### Work task:
Each line below must be set down exactly; omit any image you find.

### Dataset entries:

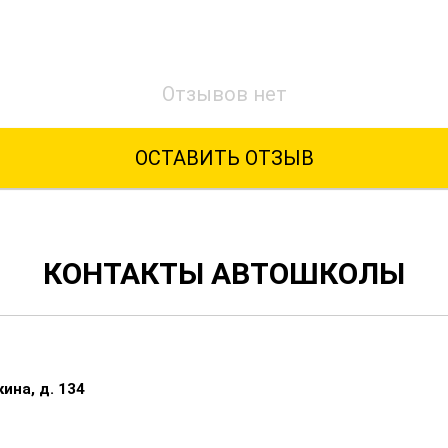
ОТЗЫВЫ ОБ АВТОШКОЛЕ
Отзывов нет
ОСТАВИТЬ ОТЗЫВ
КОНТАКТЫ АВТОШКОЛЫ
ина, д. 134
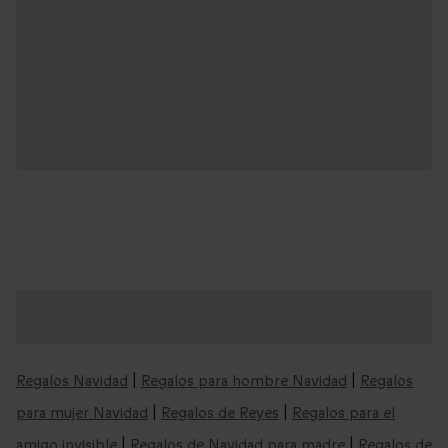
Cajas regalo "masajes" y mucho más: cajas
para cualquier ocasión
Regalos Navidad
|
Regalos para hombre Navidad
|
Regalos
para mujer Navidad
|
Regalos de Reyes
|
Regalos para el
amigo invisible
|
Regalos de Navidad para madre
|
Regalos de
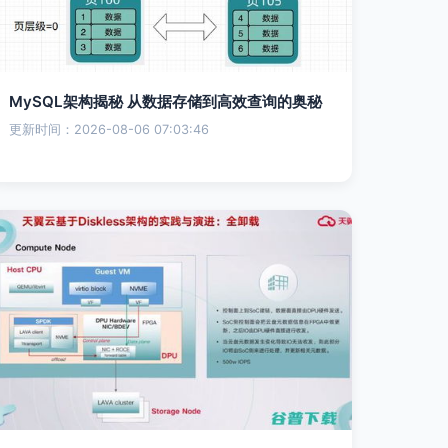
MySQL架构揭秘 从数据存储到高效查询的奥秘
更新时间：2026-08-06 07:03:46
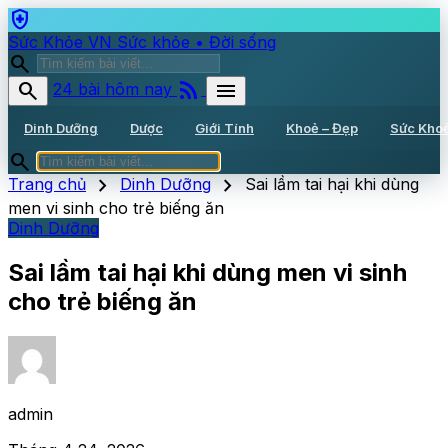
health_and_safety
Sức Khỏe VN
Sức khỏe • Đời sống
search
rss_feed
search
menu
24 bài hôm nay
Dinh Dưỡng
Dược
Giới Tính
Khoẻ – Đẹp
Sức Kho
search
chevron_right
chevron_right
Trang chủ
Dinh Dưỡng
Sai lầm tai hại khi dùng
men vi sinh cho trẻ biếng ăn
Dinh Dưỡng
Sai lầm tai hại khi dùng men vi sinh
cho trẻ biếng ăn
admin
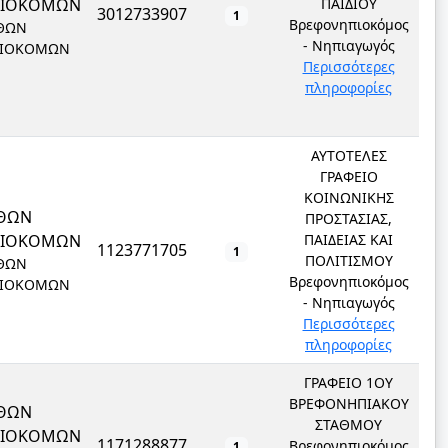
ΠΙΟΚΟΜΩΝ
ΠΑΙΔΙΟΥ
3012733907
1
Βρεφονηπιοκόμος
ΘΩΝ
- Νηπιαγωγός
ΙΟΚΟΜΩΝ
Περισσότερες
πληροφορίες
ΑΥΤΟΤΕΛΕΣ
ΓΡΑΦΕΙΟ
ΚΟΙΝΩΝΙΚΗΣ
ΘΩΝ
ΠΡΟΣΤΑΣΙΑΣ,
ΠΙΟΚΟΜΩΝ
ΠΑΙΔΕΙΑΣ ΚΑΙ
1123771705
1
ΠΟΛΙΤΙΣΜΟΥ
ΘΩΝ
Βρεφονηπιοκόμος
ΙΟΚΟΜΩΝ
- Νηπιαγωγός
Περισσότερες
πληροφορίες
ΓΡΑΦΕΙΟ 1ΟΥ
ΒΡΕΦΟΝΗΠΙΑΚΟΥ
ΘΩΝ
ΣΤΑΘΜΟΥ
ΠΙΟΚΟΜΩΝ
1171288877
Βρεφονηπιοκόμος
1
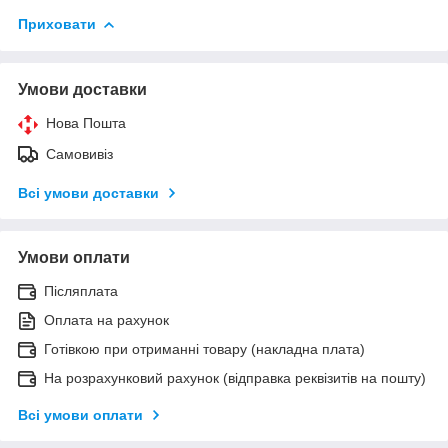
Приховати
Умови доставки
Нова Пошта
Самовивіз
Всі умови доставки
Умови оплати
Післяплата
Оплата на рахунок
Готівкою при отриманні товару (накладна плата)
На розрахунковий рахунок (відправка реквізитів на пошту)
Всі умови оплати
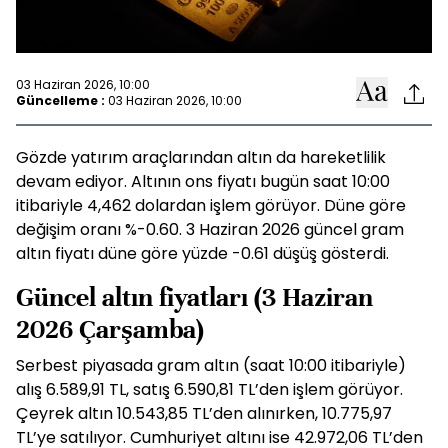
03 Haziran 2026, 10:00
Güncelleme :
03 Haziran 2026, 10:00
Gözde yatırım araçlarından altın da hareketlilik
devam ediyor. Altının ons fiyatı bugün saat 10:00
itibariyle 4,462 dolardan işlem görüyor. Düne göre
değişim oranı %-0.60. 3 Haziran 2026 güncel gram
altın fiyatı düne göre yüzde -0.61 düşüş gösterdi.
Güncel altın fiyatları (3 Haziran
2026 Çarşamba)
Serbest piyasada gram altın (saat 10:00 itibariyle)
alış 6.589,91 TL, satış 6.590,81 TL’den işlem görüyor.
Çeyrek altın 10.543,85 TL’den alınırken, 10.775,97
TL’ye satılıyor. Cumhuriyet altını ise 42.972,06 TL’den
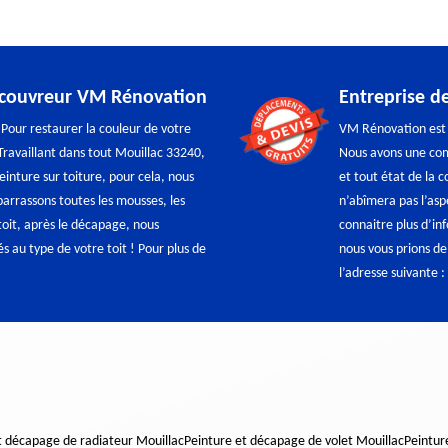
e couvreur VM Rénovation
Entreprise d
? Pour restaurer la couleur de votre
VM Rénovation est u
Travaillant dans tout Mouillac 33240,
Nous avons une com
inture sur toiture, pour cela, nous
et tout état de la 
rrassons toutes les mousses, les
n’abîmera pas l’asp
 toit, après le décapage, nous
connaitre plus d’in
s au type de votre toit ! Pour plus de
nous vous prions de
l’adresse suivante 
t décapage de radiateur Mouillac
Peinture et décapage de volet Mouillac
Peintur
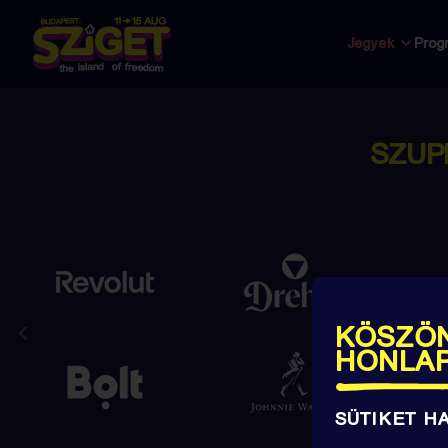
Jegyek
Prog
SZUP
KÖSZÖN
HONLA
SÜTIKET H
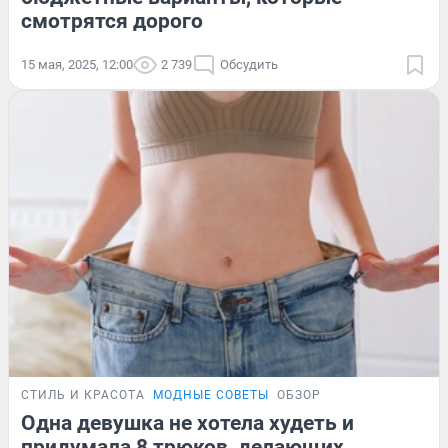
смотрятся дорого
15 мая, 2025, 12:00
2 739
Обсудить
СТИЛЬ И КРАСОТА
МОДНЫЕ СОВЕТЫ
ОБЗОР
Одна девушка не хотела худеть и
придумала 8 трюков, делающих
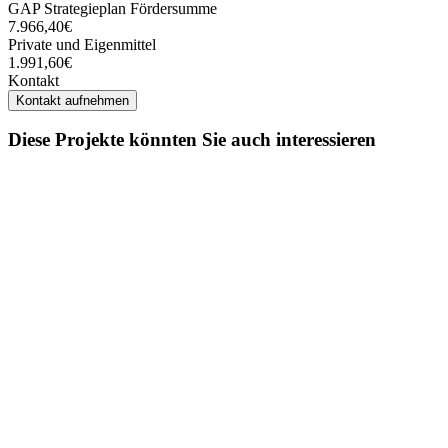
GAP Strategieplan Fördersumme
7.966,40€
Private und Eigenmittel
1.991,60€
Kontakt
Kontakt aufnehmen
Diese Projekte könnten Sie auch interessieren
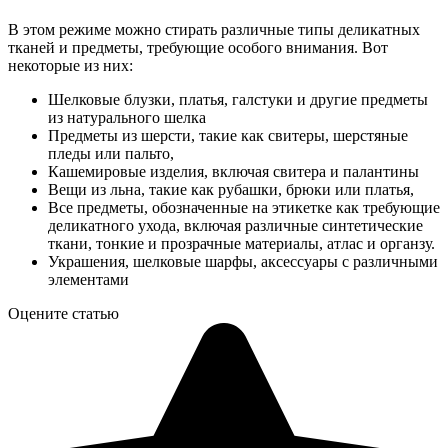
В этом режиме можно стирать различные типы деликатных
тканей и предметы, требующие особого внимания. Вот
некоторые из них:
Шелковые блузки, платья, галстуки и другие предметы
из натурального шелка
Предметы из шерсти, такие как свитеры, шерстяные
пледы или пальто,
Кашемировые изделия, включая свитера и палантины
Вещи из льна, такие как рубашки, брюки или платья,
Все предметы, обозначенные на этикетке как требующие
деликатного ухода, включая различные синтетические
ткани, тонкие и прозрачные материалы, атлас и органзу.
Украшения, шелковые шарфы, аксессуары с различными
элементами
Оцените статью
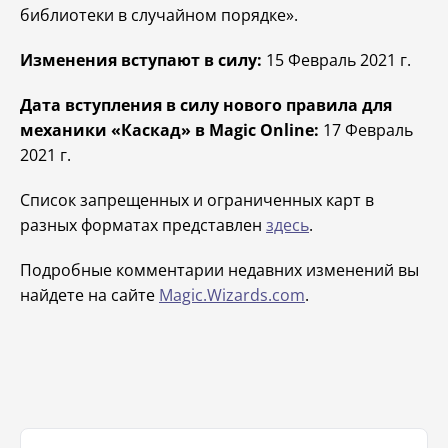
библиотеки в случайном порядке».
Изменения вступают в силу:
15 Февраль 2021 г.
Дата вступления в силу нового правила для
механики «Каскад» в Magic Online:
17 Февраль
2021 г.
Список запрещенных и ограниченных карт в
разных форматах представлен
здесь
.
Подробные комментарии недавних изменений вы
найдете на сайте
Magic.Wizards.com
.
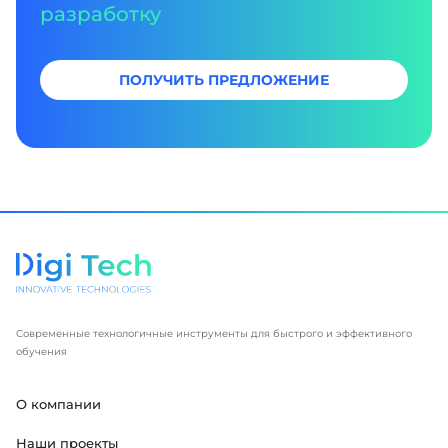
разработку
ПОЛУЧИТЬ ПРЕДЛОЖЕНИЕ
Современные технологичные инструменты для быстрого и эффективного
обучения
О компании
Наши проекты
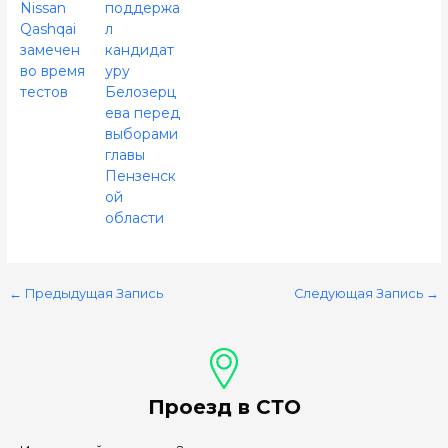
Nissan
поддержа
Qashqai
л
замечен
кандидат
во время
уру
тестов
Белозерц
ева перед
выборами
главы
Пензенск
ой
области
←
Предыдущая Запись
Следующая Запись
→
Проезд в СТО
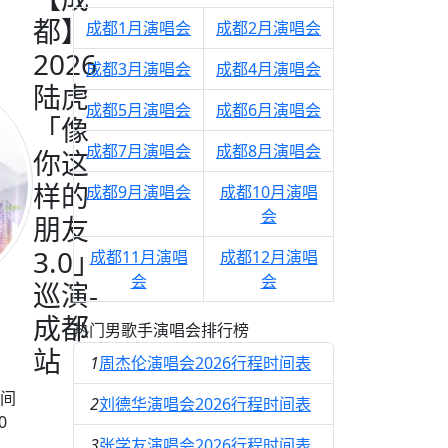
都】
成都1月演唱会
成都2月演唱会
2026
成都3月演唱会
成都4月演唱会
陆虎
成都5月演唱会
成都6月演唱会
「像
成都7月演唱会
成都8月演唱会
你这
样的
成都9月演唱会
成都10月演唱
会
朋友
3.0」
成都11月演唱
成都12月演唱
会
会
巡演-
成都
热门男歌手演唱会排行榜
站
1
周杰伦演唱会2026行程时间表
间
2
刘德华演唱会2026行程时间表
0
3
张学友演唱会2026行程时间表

### Task answer:
ОТЗЫВЫ ОБ АВТОШКОЛЕ
Отзывов нет
ОСТАВИТЬ ОТЗЫВ
КОНТАКТЫ АВТОШКОЛЫ
ина, д. 134
Cajas regalo "masajes" y mucho más: cajas
para cualquier ocasión
Regalos Navidad
|
Regalos para hombre Navidad
|
Regalos
para mujer Navidad
|
Regalos de Reyes
|
Regalos para el
amigo invisible
|
Regalos de Navidad para madre
|
Regalos de
MySQL架构揭秘 从数据存储到高效查询的奥秘
更新时间：2026-08-06 07:03:46
health_and_safety
Sức Khỏe VN
Sức khỏe • Đời sống
search
rss_feed
search
menu
24 bài hôm nay
Dinh Dưỡng
Dược
Giới Tính
Khoẻ – Đẹp
Sức Kho
search
chevron_right
chevron_right
Trang chủ
Dinh Dưỡng
Sai lầm tai hại khi dùng
men vi sinh cho trẻ biếng ăn
Dinh Dưỡng
Sai lầm tai hại khi dùng men vi sinh
cho trẻ biếng ăn
admin
ΠΙΟΚΟΜΩΝ
ΠΑΙΔΙΟΥ
3012733907
1
Βρεφονηπιοκόμος
ΘΩΝ
- Νηπιαγωγός
ΙΟΚΟΜΩΝ
Περισσότερες
πληροφορίες
ΑΥΤΟΤΕΛΕΣ
ΓΡΑΦΕΙΟ
ΚΟΙΝΩΝΙΚΗΣ
ΘΩΝ
ΠΡΟΣΤΑΣΙΑΣ,
ΠΙΟΚΟΜΩΝ
ΠΑΙΔΕΙΑΣ ΚΑΙ
1123771705
1
ΠΟΛΙΤΙΣΜΟΥ
ΘΩΝ
Βρεφονηπιοκόμος
ΙΟΚΟΜΩΝ
- Νηπιαγωγός
Περισσότερες
πληροφορίες
ΓΡΑΦΕΙΟ 1ΟΥ
ΒΡΕΦΟΝΗΠΙΑΚΟΥ
ΘΩΝ
ΣΤΑΘΜΟΥ
ΠΙΟΚΟΜΩΝ
1171288877
Βρεφονηπιοκόμος
1
Приховати
Умови доставки
Нова Пошта
Самовивіз
Всі умови доставки
Умови оплати
Післяплата
Оплата на рахунок
Готівкою при отриманні товару (накладна плата)
На розрахунковий рахунок (відправка реквізитів на пошту)
Всі умови оплати
03 Haziran 2026, 10:00
Güncelleme :
03 Haziran 2026, 10:00
Gözde yatırım araçlarından altın da hareketlilik
devam ediyor. Altının ons fiyatı bugün saat 10:00
itibariyle 4,462 dolardan işlem görüyor. Düne göre
değişim oranı %-0.60. 3 Haziran 2026 güncel gram
altın fiyatı düne göre yüzde -0.61 düşüş gösterdi.
Güncel altın fiyatları (3 Haziran
2026 Çarşamba)
Serbest piyasada gram altın (saat 10:00 itibariyle)
alış 6.589,91 TL, satış 6.590,81 TL’den işlem görüyor.
Çeyrek altın 10.543,85 TL’den alınırken, 10.775,97
TL’ye satılıyor. Cumhuriyet altını ise 42.972,06 TL’den
e couvreur VM Rénovation
Entreprise d
? Pour restaurer la couleur de votre
VM Rénovation est u
Travaillant dans tout Mouillac 33240,
Nous avons une com
inture sur toiture, pour cela, nous
et tout état de la 
rrassons toutes les mousses, les
n’abîmera pas l’asp
 toit, après le décapage, nous
connaitre plus d’in
s au type de votre toit ! Pour plus de
nous vous prions de
l’adresse suivante 
t décapage de radiateur Mouillac
Peinture et décapage de volet Mouillac
Peintur
Jegyek
Prog
SZUP
KÖSZÖN
HONLA
SÜTIKET H
смотрятся дорого
15 мая, 2025, 12:00
2 739
Обсудить
СТИЛЬ И КРАСОТА
МОДНЫЕ СОВЕТЫ
ОБЗОР
Одна девушка не хотела худеть и
придумала 8 трюков, делающих
GAP Strategieplan Fördersumme
7.966,40€
Private und Eigenmittel
1.991,60€
Kontakt
Kontakt aufnehmen
Diese Projekte könnten Sie auch interessieren
В этом режиме можно стирать различные типы деликатных
тканей и предметы, требующие особого внимания. Вот
некоторые из них:
Шелковые блузки, платья, галстуки и другие предметы
из натурального шелка
Предметы из шерсти, такие как свитеры, шерстяные
пледы или пальто,
Кашемировые изделия, включая свитера и палантины
Вещи из льна, такие как рубашки, брюки или платья,
Все предметы, обозначенные на этикетке как требующие
деликатного ухода, включая различные синтетические
ткани, тонкие и прозрачные материалы, атлас и органзу.
Украшения, шелковые шарфы, аксессуары с различными
элементами
Оцените статью
библиотеки в случайном порядке».
Изменения вступают в силу:
15 Февраль 2021 г.
Дата вступления в силу нового правила для
механики «Каскад» в Magic Online:
17 Февраль
2021 г.
Список запрещенных и ограниченных карт в
разных форматах представлен
здесь
.
Подробные комментарии недавних изменений вы
найдете на сайте
Magic.Wizards.com
.
разработку
ПОЛУЧИТЬ ПРЕДЛОЖЕНИЕ
Современные технологичные инструменты для быстрого и эффективного
обучения
О компании
Наши проекты
Nissan
поддержа
Qashqai
л
замечен
кандидат
во время
уру
тестов
Белозерц
ева перед
выборами
главы
Пензенск
ой
области
←
Предыдущая Запись
Следующая Запись
→
Проезд в СТО
都】
成都1月演唱会
成都2月演唱会
2026
成都3月演唱会
成都4月演唱会
陆虎
成都5月演唱会
成都6月演唱会
「像
成都7月演唱会
成都8月演唱会
你这
样的
成都9月演唱会
成都10月演唱
会
朋友
3.0」
成都11月演唱
成都12月演唱
会
会
巡演-
成都
热门男歌手演唱会排行榜
站
1
周杰伦演唱会2026行程时间表
间
2
刘德华演唱会2026行程时间表
0
3
张学友演唱会2026行程时间表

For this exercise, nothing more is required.